Director: Barry J. Gillis
Screenplay: Barry J. Gillis
Cast: Barry J. Gillis as Grant Ekland; Maria Delgado as the Nurse; Eddie Platt as Harold

What was my interest in Wicked World? Of course this all stems from Things (1989), a shot-on-video film whose most prominent onscreen figure Barry J. Gillis was the lead, here directing and writing a film. Things is notorious, its entire production stemming from a notion of improvisation, where it was built on limited resources of what was felt to be "cool" or engaging for a group of Canadian horror fans. Improvisation like this on a micro-budget can lead to idiosyncrasies, but Things took this notion to an utter extreme impossible to top. Stemming from wanting to shock a viewer or to keep them on their toes, to seem profound as Gillis has a speak about reading a sci-fi novel about a boy who was as "big as a fridge", because they managed to hire porn actress Amber Lynn and needed to improvise scenes for her, and honestly because I do not think they knew what they were doing for large swathes of it. Alcohol probably played a part, but I do not want to speculate out of respect for everyone in that production as, honestly, it is accidental surrealism in a rare form.

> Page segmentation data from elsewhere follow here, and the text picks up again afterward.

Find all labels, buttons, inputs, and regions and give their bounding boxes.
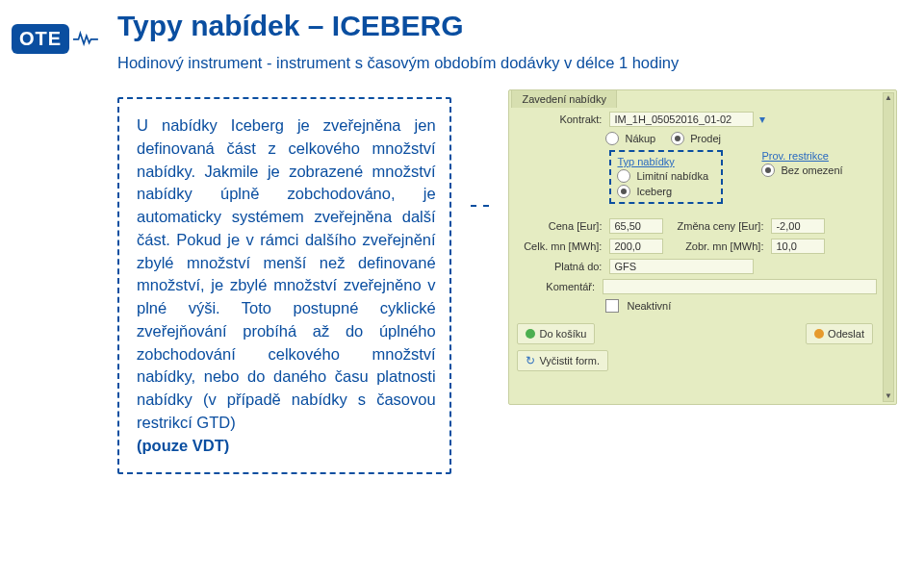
zmena-label: Změna ceny [Eur]: [667, 220, 767, 232]
komentar-field[interactable] [603, 279, 877, 294]
callout-paragraph: U nabídky Iceberg je zveřejněna jen defi… [137, 116, 436, 431]
zmena-field[interactable]: -2,00 [771, 218, 825, 234]
type-box: Typ nabídky Limitní nabídka Iceberg [609, 150, 723, 204]
zobr-label: Zobr. mn [MWh]: [667, 240, 767, 252]
send-icon [814, 329, 824, 339]
bez-omezeni-label: Bez omezení [781, 164, 842, 176]
scroll-down-icon[interactable]: ▼ [884, 391, 893, 401]
scrollbar[interactable]: ▲ ▼ [883, 92, 894, 402]
iceberg-radio[interactable] [617, 185, 630, 198]
do-kosiku-button[interactable]: Do košíku [517, 323, 595, 344]
pulse-icon [73, 30, 98, 47]
odeslat-button[interactable]: Odeslat [806, 323, 873, 344]
celk-field[interactable]: 200,0 [609, 239, 663, 254]
refresh-icon: ↻ [526, 354, 535, 367]
cena-field[interactable]: 65,50 [609, 218, 663, 234]
do-kosiku-label: Do košíku [539, 328, 586, 340]
nakup-radio[interactable] [605, 132, 619, 145]
order-form: Zavedení nabídky ▲ ▼ Kontrakt: IM_1H_050… [508, 89, 897, 405]
page-subtitle: Hodinový instrument - instrument s časov… [117, 54, 897, 72]
callout-connector [471, 205, 490, 209]
neaktivni-checkbox[interactable] [605, 299, 619, 313]
platna-label: Platná do: [517, 261, 605, 272]
callout-vdt-note: (pouze VDT) [137, 437, 229, 454]
vycistit-button[interactable]: ↻ Vyčistit form. [517, 350, 608, 371]
scroll-up-icon[interactable]: ▲ [884, 93, 893, 103]
celk-label: Celk. mn [MWh]: [517, 240, 605, 252]
iceberg-label: Iceberg [636, 186, 672, 197]
nakup-label: Nákup [625, 133, 655, 144]
vycistit-label: Vyčistit form. [539, 355, 600, 366]
odeslat-label: Odeslat [828, 328, 864, 340]
kontrakt-field[interactable]: IM_1H_05052016_01-02 [609, 112, 754, 127]
neaktivni-label: Neaktivní [627, 300, 671, 312]
zobr-field[interactable]: 10,0 [771, 239, 825, 254]
cena-label: Cena [Eur]: [517, 220, 605, 232]
prodej-label: Prodej [690, 133, 721, 144]
prov-restrikce-label: Prov. restrikce [761, 150, 828, 162]
typ-nabidky-link[interactable]: Typ nabídky [617, 156, 715, 167]
limitni-label: Limitní nabídka [636, 170, 708, 182]
dropdown-icon[interactable]: ▾ [759, 113, 765, 126]
komentar-label: Komentář: [517, 281, 599, 292]
plus-icon [526, 329, 535, 339]
form-tab[interactable]: Zavedení nabídky [511, 89, 616, 108]
iceberg-callout: U nabídky Iceberg je zveřejněna jen defi… [117, 97, 451, 474]
kontrakt-label: Kontrakt: [517, 113, 605, 125]
platna-field[interactable]: GFS [609, 259, 754, 274]
logo: OTE [12, 19, 98, 58]
limitni-radio[interactable] [617, 169, 630, 183]
prodej-radio[interactable] [671, 132, 684, 145]
page-title: Typy nabídek – ICEBERG [117, 10, 897, 42]
bez-omezeni-radio[interactable] [761, 164, 775, 177]
logo-text: OTE [12, 24, 69, 54]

This is pertinent as Wicked World is just as unpredictable. The plot is supposed to be about a serial killer played by Eddie Platt, who is an older man with white hair, that has been left lobotomised after being finally caught, but still likes to spin stories of death in his brain as he is now pushed around by a nurse he does not particularly like.  The corrupt cop who got him finally, played by Gillis, is still grief stricken over the killer having murdered his girlfriend from then, and is not going to take his release kindly. That the killer might be fabricating the truth adds subjectivity to the proceedings but Gillis' cop is still there and tormented by the "Wicked World". Following on from Things having a tribute to Tony Iommi from Black Sabbath, the title is a reference to one of their song, and is the theme in the nutshell about the world being a hostile, miserable place of continuous murder and death. The film itself is not so straight forward and would leave most on the floor trying to accept its logic and technical issues.

Suffice to say even the official release of Wicked World is complicated. Made in 1991, it never had a proper release. With mostly a trailer on YouTube in 2006 the only sight of it, it was only until 2019 that American Genre Film Archive in collaboration with the website Bleeding Skull got the film a Blu-Ray/DVD release with a new director's cut. The Blu Ray format has an irony as, shot on 16mm but edited on video, Wicked World does look like it was shot with Vaseline smeared on the camera lens, there a befitting additional layer of weirdness to a film that could have sufficed on mere DVD.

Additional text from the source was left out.